Ensuite, ces sous-produits sont rassemblés pour donner lieu à des produits finis. Donc, il faut faciliter l’importation des sous-produits pour alimenter les industries qui s’installent dans cette région.
— Votre expertise est située dans le domaine de la libéralisation du commerce des services. Ne trouvez-vous pas que ce thème est de peu d’importance pour les pays émergents et en développement ?
— L’économie d’aujourd’hui, les chaînes de valeurs et les industries à hautes technologies dépendent énormément du secteur des services. Prenons l’exemple de l’Egypte. Peu de gens savent que ce pays, grand importateur de produits alimentaires, est le 6e plus grand producteur mondial de légumes frais. Cette position avancée en matière de production est souvent masquée par le volume négligeable de ses exportations en légumes. Il ne serait pas juste de blâmer le ministre de l’Agriculture.
Cultiver des tomates est une chose et les placer sur les étagères des supermarchés en est une autre. Pour aller du point A au point B, il y a une longue chaîne de services. En 2010, une étude officielle montrait qu’entre 30 et 40 % de la production était abîmée avant de quitter le champ, en raison d’un manque de services. Pour que le paysan puisse profiter de sa récolte et l’exporter, il faut développer les services de l’emballage, de transport, de réfrigération, financer et assurer la production et l’exportation, et ainsi de suite. Les services sont au coeur de tous les dossiers commerciaux. L’absence de services efficaces tue l’agriculture et l’industrie.
— Certains préfèrent qu’un politique occupe le poste de directeur général de l’OMC, alors que vous avez servi au sein de l’OMC en tant que bureaucrate et expert et vous êtes devenu le directeur du secteur des services. Trouvez-vous que votre carrière peut être un obstacle à votre nomination ?

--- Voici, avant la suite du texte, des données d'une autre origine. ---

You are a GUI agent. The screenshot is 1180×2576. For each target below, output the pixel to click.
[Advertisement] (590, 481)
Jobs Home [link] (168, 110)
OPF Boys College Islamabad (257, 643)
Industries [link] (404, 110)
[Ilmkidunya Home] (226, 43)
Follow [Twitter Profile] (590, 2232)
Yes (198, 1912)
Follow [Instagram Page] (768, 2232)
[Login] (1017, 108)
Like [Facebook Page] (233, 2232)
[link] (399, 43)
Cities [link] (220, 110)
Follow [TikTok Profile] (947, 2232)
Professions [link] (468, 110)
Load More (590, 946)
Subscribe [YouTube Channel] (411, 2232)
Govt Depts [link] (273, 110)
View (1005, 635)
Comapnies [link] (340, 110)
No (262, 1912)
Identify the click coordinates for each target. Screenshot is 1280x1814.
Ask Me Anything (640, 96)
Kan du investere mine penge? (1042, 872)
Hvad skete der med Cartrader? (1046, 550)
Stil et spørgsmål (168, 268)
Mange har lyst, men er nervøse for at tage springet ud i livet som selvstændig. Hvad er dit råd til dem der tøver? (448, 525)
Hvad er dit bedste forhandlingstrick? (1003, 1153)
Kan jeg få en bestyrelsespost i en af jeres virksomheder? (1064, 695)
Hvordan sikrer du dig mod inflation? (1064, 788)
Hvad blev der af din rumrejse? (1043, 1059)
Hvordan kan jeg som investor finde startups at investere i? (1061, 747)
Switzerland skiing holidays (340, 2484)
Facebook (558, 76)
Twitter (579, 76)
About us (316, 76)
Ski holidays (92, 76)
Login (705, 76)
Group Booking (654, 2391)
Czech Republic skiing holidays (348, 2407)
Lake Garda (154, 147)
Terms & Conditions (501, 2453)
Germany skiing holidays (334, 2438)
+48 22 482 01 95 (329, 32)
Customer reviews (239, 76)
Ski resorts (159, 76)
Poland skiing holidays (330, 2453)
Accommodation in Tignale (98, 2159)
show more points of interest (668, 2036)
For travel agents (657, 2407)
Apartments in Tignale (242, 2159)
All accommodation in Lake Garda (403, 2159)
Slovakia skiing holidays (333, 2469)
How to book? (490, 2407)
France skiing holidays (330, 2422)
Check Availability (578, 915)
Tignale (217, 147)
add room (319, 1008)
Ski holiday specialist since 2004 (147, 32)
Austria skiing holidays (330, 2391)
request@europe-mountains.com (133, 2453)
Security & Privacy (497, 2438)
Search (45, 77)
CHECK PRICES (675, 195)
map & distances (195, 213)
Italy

— Je trouve que l’OMC a besoin d’un nouveau leadership, différent de ce qu’on a vu le long des 25 dernières années. Tous les anciens directeurs généraux de l’OMC (à une exception près) étaient des anciens ministres. Mais en fin de compte, un ministre fait partie de l’exécutif. Il obéit à des considérations politiques et à ses supérieurs et suit les engagements politiques de son pays. Or, le directeur général doit être un médiateur honnête. Il doit avoir en premier lieu une profonde connaissance des dossiers et avoir la capacité de diviser un sujet de contentieux en petites parties plus faciles à digérer. En second lieu, il doit jouir de la confiance et de l’estime des pays membres. Mais les ministres ne sont pas les seuls à avoir cet accès. Et la vraie question est de savoir comment exploiter cet accès.
Quand les membres se rencontrent, ils parlent de questions politiques certes, mais aussi de questions techniques. J’ai eu accès à tous les ministres des pays membres, et en plus, j’ai gagné leur confiance au fil des années. Tous les pays, développés ou en développement, ont recours à moi et sollicitent mes conseils. Mon impartialité vis-à-vis des membres de l’organisation sera mon principal atout si je deviens directeur général de l’OMC. Mais au-delà de cette considération, il faut se demander si la personne possède les connaissances nécessaires. Le système de l’OMC a besoin d’être fixé. A ce stade, on ne peut pas avoir un directeur général qui connaît mal « la plomberie » comme on dit. Il faut quelqu’un qui peut faire le diagnostic, mais qui peut aussi proposer des solutions multiples et les formuler d’une manière compatible avec le langage de l’OMC. Je pense que je peux apporter tout cela à l’OMC en plus d’une expertise légale.